- **Task details**
Select every line containing the word "Building" from the material, and copy those lines.
┄┄┄┄┄┄┄┄┄┄┄┄┄┄┄┄┄┄┄┄
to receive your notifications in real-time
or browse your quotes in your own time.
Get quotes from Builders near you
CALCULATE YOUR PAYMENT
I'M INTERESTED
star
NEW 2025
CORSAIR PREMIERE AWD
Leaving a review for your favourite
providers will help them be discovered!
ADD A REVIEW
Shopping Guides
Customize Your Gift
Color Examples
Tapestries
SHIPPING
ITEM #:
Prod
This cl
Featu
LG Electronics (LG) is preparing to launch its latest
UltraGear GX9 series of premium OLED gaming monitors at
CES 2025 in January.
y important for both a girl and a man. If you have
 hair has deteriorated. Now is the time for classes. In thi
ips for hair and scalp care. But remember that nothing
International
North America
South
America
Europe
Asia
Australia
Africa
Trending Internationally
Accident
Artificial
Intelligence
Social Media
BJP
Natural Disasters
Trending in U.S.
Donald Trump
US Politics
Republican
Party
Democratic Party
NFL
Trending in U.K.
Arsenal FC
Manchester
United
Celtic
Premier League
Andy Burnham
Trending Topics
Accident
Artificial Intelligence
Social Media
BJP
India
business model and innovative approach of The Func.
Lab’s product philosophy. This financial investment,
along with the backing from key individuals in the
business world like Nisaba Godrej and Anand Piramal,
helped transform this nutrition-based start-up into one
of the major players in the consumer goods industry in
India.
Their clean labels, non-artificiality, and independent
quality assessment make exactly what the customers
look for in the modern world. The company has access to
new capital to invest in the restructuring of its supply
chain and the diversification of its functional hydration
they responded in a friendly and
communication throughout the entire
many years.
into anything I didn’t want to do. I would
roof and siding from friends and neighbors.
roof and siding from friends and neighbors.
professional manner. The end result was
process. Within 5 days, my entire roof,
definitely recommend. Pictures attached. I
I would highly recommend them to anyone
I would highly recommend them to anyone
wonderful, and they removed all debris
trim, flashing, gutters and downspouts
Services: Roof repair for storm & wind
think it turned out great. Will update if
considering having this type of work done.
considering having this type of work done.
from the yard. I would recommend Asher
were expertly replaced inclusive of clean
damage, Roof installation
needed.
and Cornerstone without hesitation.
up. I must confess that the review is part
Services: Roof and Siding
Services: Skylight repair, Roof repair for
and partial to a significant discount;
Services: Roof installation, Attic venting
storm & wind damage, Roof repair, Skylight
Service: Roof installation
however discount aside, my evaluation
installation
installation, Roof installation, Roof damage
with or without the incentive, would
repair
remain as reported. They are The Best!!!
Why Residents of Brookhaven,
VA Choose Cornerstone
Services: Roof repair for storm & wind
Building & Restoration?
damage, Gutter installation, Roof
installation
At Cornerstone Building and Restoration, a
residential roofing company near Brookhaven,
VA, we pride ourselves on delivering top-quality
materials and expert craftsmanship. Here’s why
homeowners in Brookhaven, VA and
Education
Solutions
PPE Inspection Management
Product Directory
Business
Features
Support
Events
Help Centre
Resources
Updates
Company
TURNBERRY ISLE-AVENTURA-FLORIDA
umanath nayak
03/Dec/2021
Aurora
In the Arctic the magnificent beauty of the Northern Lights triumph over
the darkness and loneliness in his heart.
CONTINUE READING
┄┄┄┄┄┄┄┄┄┄┄┄┄┄┄┄┄┄┄┄
- **Answer section**
Building & Restoration?
At Cornerstone Building and Restoration, a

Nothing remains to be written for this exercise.